Database management systems are central to healthcare information technology. This fact served as a source of frustration in the mid-‘80s when I began creating applications. My first real healthcare application was written in Apple BASIC. It stored information on Swan-Ganz catheter readings. Data were stored using file commands (e.g., READ, WRITE, POSITION)–messy, but it worked. Next, came Turbo Pascal. The Turbo Pascal Database ToolBox was supposed to solve my database needs. Unfortunately, I could never quite get it to work. Later, using Turbo Prolog, I created a B+ Tree-based filing system that worked well. However, like the Apple BASIC application, every time a new feature was required, it had to be written and tested—not an optimal solution.
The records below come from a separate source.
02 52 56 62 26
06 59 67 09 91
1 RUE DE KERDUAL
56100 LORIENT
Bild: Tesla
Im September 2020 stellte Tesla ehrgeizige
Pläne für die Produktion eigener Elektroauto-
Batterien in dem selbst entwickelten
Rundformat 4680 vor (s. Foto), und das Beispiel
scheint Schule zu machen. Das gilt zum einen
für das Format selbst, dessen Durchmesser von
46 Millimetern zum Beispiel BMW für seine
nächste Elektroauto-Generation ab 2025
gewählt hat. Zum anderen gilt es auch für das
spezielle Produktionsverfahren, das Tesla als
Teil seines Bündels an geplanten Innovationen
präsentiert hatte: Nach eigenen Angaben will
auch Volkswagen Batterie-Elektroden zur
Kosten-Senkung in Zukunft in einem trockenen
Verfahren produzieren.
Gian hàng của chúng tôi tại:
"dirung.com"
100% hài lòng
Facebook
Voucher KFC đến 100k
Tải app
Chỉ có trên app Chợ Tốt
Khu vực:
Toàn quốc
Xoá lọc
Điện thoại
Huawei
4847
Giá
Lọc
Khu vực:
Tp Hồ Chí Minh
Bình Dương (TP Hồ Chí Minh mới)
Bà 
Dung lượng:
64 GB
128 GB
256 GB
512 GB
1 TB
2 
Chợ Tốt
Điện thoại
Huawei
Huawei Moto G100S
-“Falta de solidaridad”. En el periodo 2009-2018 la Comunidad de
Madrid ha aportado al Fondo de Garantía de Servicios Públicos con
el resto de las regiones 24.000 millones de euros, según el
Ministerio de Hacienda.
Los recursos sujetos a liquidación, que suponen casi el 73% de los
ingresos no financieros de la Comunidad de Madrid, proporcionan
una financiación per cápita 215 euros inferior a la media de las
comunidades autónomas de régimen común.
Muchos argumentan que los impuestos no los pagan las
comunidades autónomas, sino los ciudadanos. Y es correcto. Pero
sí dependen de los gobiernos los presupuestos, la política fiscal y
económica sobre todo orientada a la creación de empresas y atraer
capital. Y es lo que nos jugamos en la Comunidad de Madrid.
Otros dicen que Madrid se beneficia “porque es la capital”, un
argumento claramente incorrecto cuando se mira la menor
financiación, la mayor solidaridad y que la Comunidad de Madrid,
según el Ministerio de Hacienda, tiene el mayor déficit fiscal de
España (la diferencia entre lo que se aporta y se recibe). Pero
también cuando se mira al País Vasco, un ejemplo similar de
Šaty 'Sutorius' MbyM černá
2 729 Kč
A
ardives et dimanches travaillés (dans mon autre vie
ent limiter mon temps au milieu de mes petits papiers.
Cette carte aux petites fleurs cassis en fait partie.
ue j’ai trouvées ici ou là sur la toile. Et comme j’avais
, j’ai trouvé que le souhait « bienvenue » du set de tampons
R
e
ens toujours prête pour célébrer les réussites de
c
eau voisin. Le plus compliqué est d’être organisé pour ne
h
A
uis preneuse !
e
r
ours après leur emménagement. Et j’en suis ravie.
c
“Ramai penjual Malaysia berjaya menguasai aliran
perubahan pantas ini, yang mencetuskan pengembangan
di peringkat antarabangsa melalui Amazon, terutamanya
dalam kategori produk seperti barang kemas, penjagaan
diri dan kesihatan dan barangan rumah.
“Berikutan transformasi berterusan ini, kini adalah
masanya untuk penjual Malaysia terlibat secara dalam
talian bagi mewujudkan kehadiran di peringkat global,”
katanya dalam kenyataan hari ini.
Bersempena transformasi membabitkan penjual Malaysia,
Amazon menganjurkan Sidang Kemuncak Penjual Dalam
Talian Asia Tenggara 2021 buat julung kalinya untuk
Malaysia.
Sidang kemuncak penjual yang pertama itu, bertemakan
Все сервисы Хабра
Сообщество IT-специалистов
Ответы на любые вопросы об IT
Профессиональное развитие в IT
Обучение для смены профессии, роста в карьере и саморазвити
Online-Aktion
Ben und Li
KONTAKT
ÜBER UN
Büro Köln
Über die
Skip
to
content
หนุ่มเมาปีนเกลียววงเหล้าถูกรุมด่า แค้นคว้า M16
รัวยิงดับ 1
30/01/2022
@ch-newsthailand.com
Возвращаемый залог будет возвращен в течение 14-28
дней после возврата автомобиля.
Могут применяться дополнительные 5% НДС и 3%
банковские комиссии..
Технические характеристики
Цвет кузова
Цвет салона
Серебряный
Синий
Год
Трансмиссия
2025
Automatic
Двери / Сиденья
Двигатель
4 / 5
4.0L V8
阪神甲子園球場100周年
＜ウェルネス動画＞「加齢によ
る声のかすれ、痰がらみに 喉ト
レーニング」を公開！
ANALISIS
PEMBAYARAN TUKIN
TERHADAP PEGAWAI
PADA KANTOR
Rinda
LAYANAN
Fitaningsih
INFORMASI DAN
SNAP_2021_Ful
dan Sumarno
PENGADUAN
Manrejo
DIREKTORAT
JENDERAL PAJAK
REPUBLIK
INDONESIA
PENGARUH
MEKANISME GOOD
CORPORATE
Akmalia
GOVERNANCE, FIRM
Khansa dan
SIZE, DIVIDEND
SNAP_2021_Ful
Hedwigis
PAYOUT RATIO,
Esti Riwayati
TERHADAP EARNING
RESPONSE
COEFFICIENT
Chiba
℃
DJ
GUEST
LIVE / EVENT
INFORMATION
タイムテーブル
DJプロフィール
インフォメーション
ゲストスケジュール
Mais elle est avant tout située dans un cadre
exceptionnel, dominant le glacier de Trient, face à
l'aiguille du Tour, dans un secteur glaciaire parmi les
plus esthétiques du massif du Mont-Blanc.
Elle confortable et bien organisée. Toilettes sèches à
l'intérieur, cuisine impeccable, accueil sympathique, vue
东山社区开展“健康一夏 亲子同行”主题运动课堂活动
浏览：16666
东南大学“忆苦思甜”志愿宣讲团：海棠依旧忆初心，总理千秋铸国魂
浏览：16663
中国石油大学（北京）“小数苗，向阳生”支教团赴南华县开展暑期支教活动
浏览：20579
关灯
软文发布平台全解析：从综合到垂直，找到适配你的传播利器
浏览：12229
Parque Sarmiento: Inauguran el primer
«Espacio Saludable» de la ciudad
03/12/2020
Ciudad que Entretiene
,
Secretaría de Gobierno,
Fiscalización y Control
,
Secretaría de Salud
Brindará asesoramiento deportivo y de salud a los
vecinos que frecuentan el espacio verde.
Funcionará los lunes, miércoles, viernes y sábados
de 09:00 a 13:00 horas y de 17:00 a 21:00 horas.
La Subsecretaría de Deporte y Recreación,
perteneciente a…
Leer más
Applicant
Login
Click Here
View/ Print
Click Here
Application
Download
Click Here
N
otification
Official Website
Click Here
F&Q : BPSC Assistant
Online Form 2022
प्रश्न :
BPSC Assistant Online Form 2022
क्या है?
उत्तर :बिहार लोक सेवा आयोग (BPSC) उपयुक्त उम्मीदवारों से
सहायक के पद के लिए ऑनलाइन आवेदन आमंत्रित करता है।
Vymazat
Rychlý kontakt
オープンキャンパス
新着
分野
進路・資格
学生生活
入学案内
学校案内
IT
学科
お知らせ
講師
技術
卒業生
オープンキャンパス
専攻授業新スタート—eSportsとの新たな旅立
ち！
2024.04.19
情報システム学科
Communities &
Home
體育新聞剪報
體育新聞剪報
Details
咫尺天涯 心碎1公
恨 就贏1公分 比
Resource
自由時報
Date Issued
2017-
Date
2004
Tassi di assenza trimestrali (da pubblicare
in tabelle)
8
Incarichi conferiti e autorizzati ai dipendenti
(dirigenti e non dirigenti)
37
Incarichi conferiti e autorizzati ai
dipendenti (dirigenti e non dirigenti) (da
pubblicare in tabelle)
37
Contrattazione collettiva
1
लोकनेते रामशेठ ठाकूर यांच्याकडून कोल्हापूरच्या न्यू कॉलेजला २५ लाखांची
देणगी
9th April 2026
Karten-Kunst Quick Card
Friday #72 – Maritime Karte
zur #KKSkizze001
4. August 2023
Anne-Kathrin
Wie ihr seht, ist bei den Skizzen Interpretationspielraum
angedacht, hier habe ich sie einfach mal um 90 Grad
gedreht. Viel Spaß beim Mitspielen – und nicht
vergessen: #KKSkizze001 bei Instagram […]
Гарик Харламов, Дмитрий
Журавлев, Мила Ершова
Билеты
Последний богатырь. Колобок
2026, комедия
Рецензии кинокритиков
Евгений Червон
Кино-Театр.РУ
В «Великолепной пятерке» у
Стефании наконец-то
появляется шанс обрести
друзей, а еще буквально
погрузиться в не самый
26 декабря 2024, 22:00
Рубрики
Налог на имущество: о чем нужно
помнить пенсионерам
Having to create my own file systems provided an understanding of how the storage format complements data type and usage. Healthcare data come in a variety of types and must be organized correctly in order to maintain their meaning. Clinical systems may contain many types of information aside from patient-related data. For example, there may be a knowledge base of reference materials, rules for guidelines and workflow, ontologies and/or terminologies. While each of these may be stored in a relational database, relational systems are not necessarily the best storage option in all situations. The flat, two-dimensional table metaphor sometimes makes modeling concepts, relationships, and interactions too much work. In addition, it can lead to overly complex queries. Consequently, though relational databases are obviously quite useful, there are times when I have found that the relational model seems to get in the way. Fortunately, over the last decade the number of data management options has exploded.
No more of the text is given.